From: Jakub Sitnicki <jakub@cloudflare.com>
To: Martin KaFai Lau <martin.lau@linux.dev>
Cc: bpf@vger.kernel.org, kernel-team@cloudflare.com,
lsf-pc@lists.linux-foundation.org
Subject: Re: [LSF/MM/BPF TOPIC] BPF local storage for every packet
Date: Sat, 21 Feb 2026 14:42:10 +0100 [thread overview]
Message-ID: <877bs6fc25.fsf@cloudflare.com> (raw)
In-Reply-To: <5fdee5fd-aff1-4764-820e-3b1f3ad00941@linux.dev> (Martin KaFai Lau's message of "Fri, 20 Feb 2026 10:34:09 -0800")
On Fri, Feb 20, 2026 at 10:34 AM -08, Martin KaFai Lau wrote:
> On 2/20/26 6:56 AM, Jakub Sitnicki wrote:
>> In the upcoming days we are going to post an RFC which proposes to
>> extend the concept of BPF local storage to socket buffers (sk_buff, skb)

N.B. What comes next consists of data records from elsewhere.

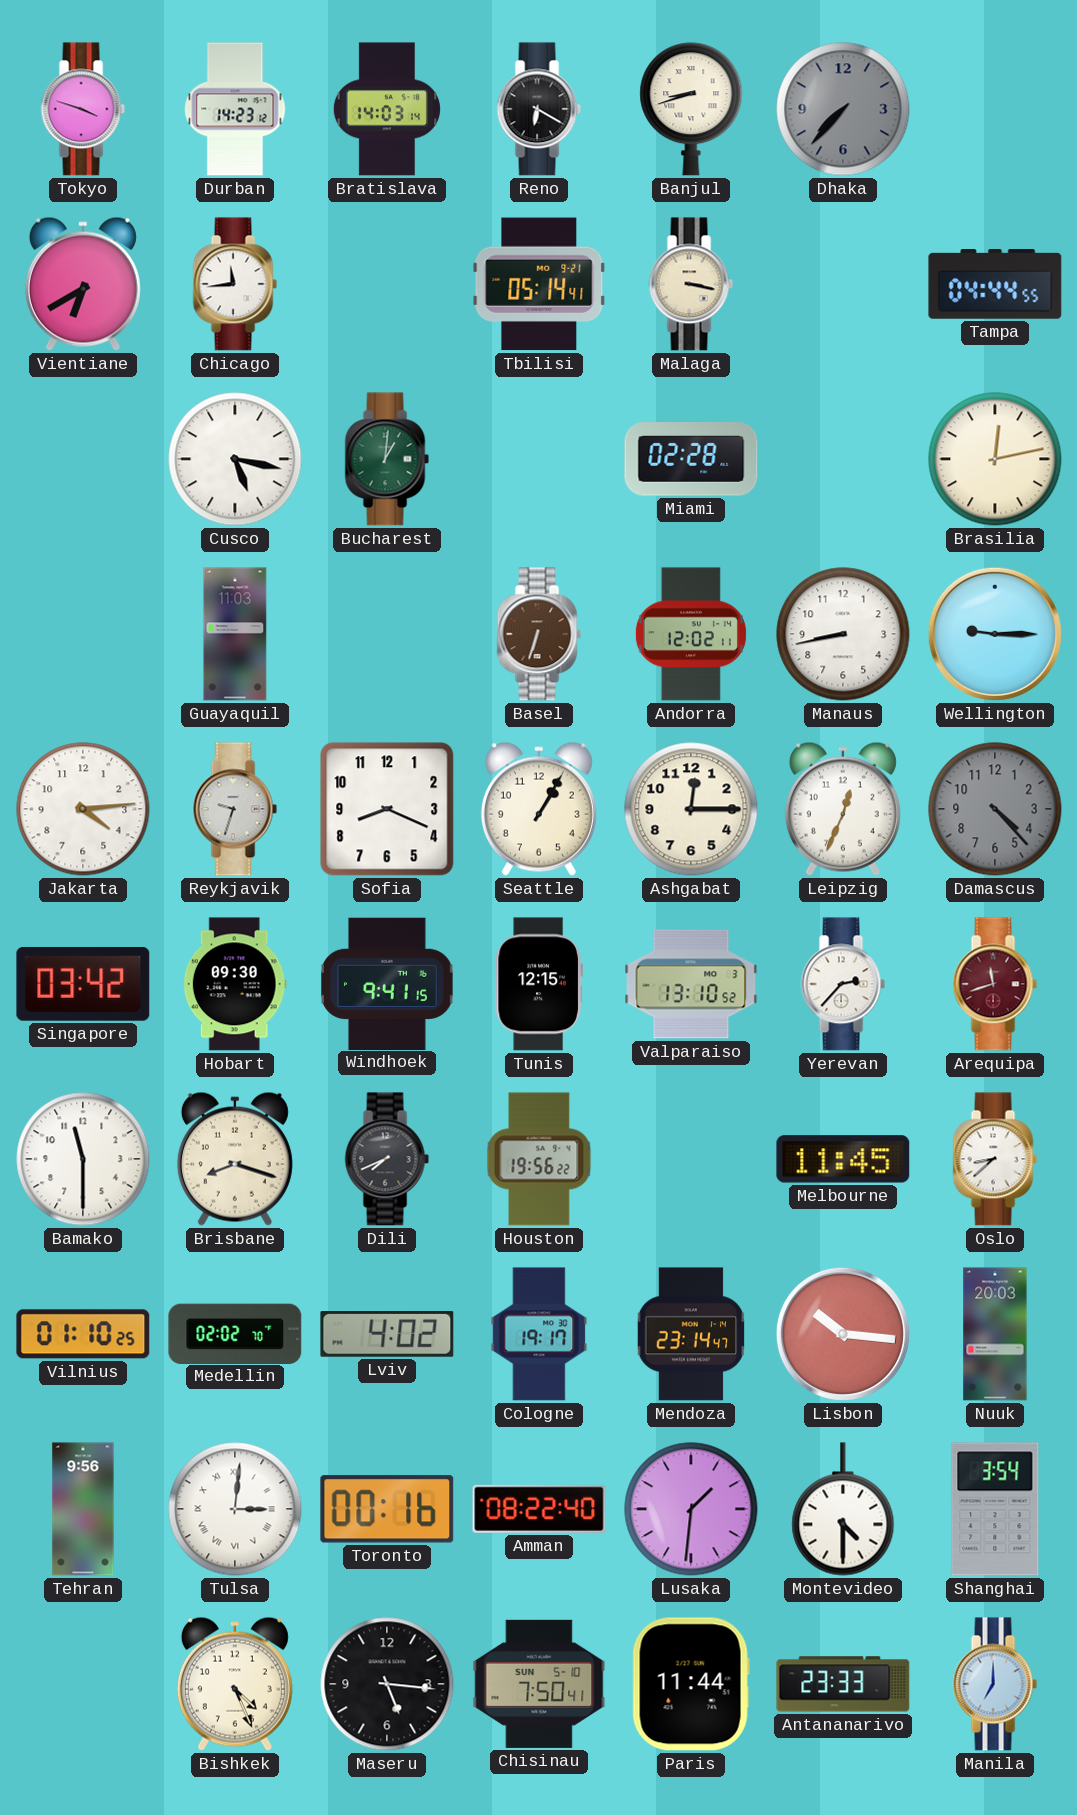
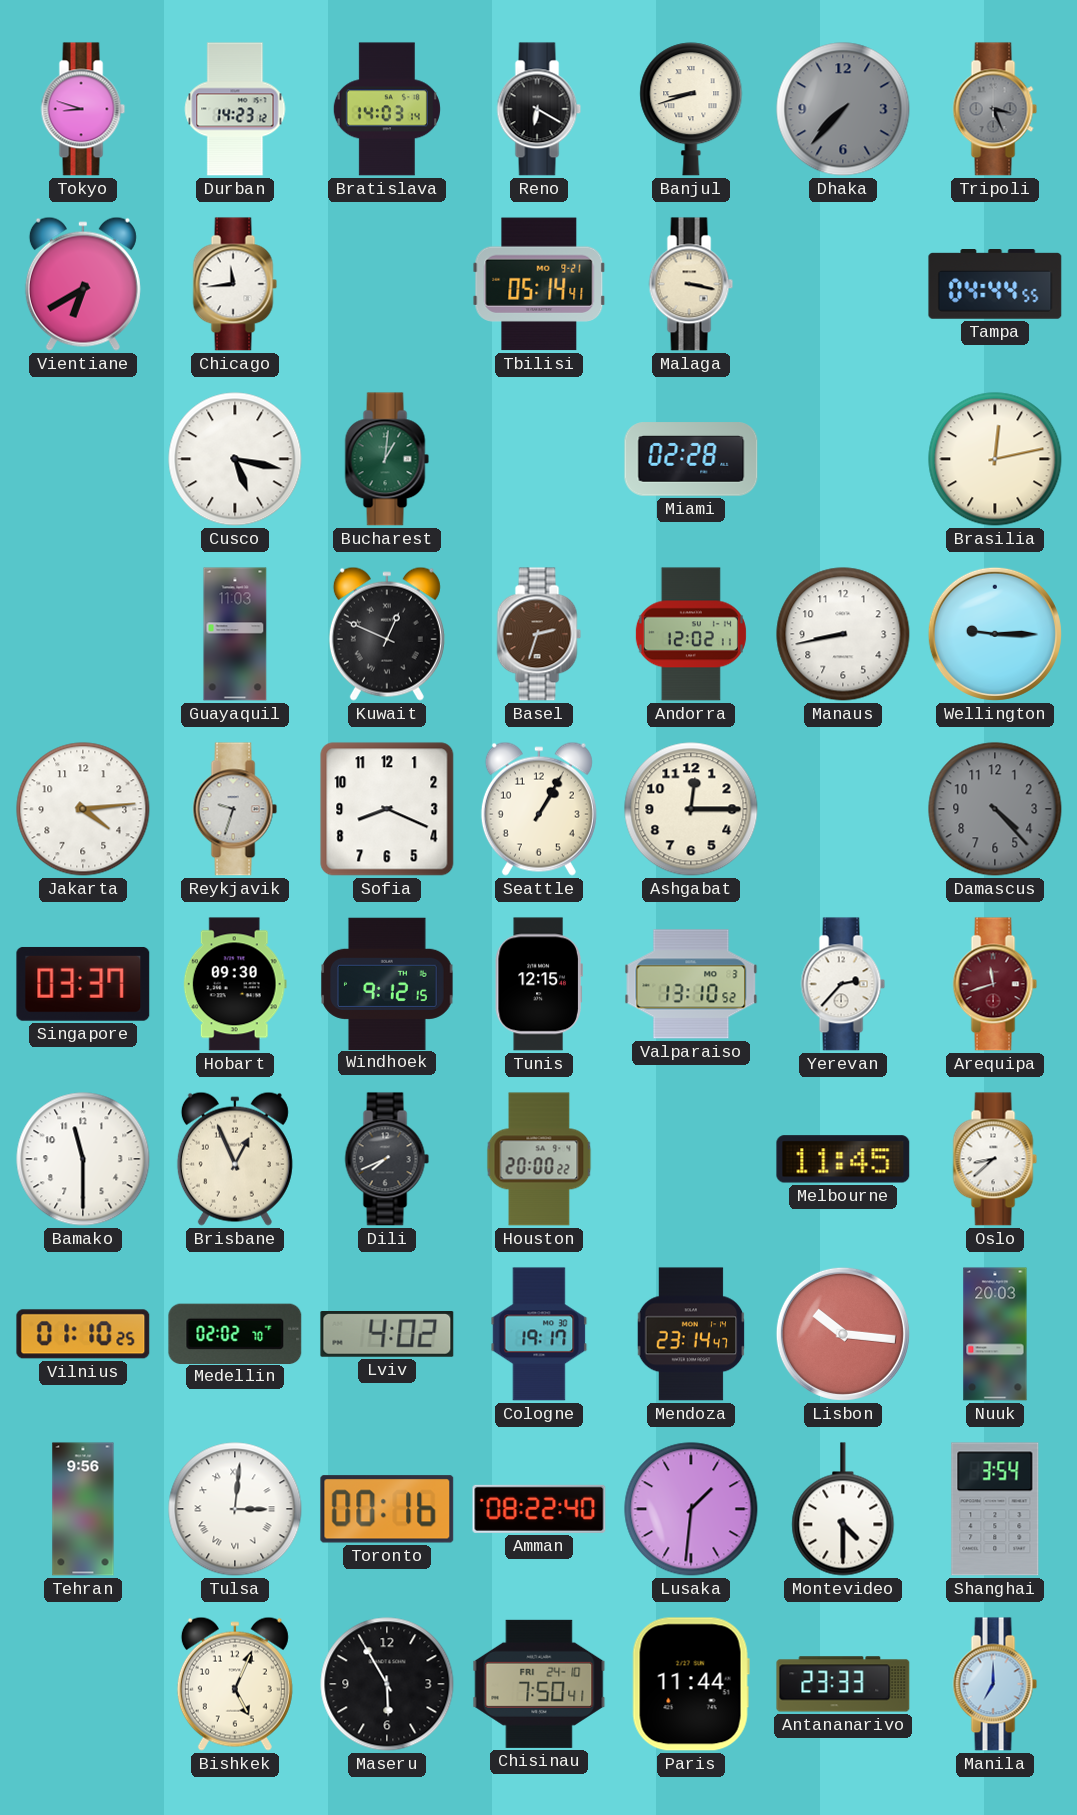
Tokyo: 3:48 -> 8:48
Tripoli: none -> 3:26
Kuwait: none -> 12:49
Basel: 6:33 -> 2:33
Leipzig: 12:34 -> none
Singapore: 03:42 -> 03:37
Windhoek: 9:41 -> 9:12
Brisbane: 8:18 -> 12:56
Houston: 19:56 -> 20:00
Bishkek: 4:26 -> 5:04
Maseru: 5:16 -> 5:55
Chisinau date: SUN 5-10 -> FRI 24-10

>> as means to attach arbitrary metadata to packets from BPF programs [1]
>> (slides 41-55).
>> Design wise, BPF local storage is a great fit for a packet metadata
>> container, as it that avoids some of the shortcoming of the the XDP
>> metadata interface:
>> 1. Users interact with storage through BPF maps and can take advantage
>> of existing built-in BPF map types, while still being able to
>> implement a custom data format,
>> 2. Maps within local storage can have different properties controlled by
>> map flags. For example, maps with BPF_F_CLONE set can survive packet
>> cloning. Other flags could allow map contents to survive sk_buff
>> scrubbing during encapsulation/decapsulation or pass across network
>> namespace boundaries.
>> 3. Local storage supports multiple users out of the box - each user
>> creates their own map, eliminating the need to coordinate data
>> layout,
>> 4. Local storage has its own backing memory, so persisting it across
>> network stack layers requires no changes to the network stack.
>> However, this flexibility comes at a cost. While XDP metadata requires
>> no allocations [2], an initial write to BPF local storage requires two:
>> one for bpf_local_storage_elem, and one for bpf_local_storage itself.
>> We would like to align this work with the needs of other BPF local
>> storage users (socks, cgroups, tasks, inodes), where allocation overhead
>> has been a concern as well [2].
>> Optimization ideas we would like to put up for discussion:
>> - slimming down bpf_local_storage so it can be embedded as an skb
>> extension chunk,
>> - making the bpf_local_storage cache size configurable,
>> - allowing bpf_local_storage to be pre-allocated,
>> - co-allocating bpf_local_storage and bpf_local_storage_elem for the
>> single-map case.
>
> The sk/cgroup/task storage has a much longer lifetime. Meaning once allocation
> is done, the storage stays in the sk until the sk is closed. The length of
> lifetime is quite different from the skb. I am afraid we are re-purposing
> bpf_local_storage for a very different use case where skb lifecycle is much
> shorter.
>
> We are planning to increase the 'sizeof(struct sock)' for perf reason. Saving an
> allocation is an upside but not the major one we are looking (or care) for
> sk. We are more looking for cacheline efficiency and probably remove the need
> for bpf_local_storage[_elem] if the user chooses to use the in-place spaces of a
> sk.
>
> If 'sizeof(struct sk_buff)' can be increased, this should align on where sk
> local storage is going. If skb will solely depend on the existing
> bpf_local_storage and has no plan to raise sizeof(struct sk_buff) for perf
> purpose, the existing bpf_local_storage may be the wrong place to
> repurpose/optimize because the lifecycle of skb is very different.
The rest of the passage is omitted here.